Monday, September 30, 2024

"Warte, warte nur ein Weilchen ..."

 

 

Well, it took quite a "Weilchen", a whole seventy years in fact, for me to realise that this little ditty which we quite often sang when I was still knee-high to a grasshopper was actually connected to the Fritz-Lang movie "M".

 

 

Long before "Psycho", "The Silence of the Lamb" or "Se7en", this far-ahead-of-its-time German film struck fear into viewers' hearts with its tale of a child-killer at loose in the city, and it has remained the blueprint for all serial killer movies ever since. Many of its images, such as a missing child’s balloon stuck in telephone lines or Beckert discovering an M (for ‘murderer’) chalked on his shoulder, remain genuinely iconic.

 

 

Fritz Lang was an extraordinary filmmaker and his CV is littered with classics – the "Mabuse" films (1922, 1932, 1960), "Metropolis" (1927), "Fury" (1936), "The Woman in the Window" (1944), "Scarlet Street" (1945), "The Big Heat" (1953) and "Beyond a Reasonable Doubt" and "While the City Sleeps" (both 1956) are merely the best known, with "M" perhaps best-known of all.

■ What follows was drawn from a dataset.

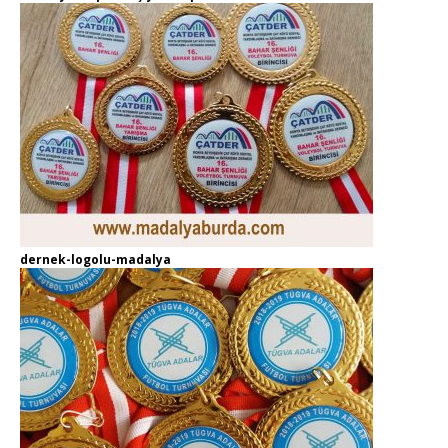
dernek-logolu-madalya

After leaving Germany for France when the Nazis came to power and settling in the USA in 1935 (where he died in 1976, aged 85), Lang buoyed his anti-Nazi credentials with the Hitler-assassination thriller "Manhunt" (1941) and the Bertolt Brecht collaboration "Hangmen Also Die" (1943) which depicts Gestapo agents hunting Reinhardt Heydrich's killer in occupied Prague.

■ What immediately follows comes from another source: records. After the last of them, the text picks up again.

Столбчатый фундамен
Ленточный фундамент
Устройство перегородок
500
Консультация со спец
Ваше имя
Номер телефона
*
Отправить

It's a grey and overcast morning. It's not really cold but I've lit the fire anyway just for company as Padma has gone into the Bay for a bit of shopping. I'm about to watch "M" again, if only to remind myself of what I used to be singing all those years ago in another life in another country.

 

Friday, September 27, 2024

Where do they get all those books from?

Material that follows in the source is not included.